> _LISTED ENTRIES_
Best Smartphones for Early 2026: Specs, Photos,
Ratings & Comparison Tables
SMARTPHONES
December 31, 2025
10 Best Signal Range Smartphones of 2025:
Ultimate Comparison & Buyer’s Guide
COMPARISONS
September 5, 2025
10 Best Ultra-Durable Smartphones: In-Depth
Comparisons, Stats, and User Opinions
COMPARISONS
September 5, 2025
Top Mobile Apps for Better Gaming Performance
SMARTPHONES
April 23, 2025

* * *

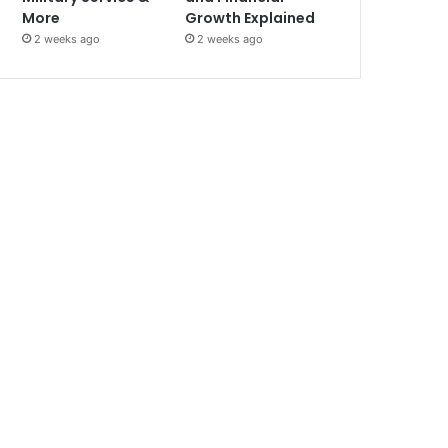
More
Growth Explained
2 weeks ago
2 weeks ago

> _DESCRIPTION OF THE TASK_
Above are the lines; repeat exactly the ones from the line containing "Best Smartphones for" down to the line containing "April 23, 2025", both inclusive.

> _RESULT_
Best Smartphones for Early 2026: Specs, Photos,
Ratings & Comparison Tables
SMARTPHONES
December 31, 2025
10 Best Signal Range Smartphones of 2025:
Ultimate Comparison & Buyer’s Guide
COMPARISONS
September 5, 2025
10 Best Ultra-Durable Smartphones: In-Depth
Comparisons, Stats, and User Opinions
COMPARISONS
September 5, 2025
Top Mobile Apps for Better Gaming Performance
SMARTPHONES
April 23, 2025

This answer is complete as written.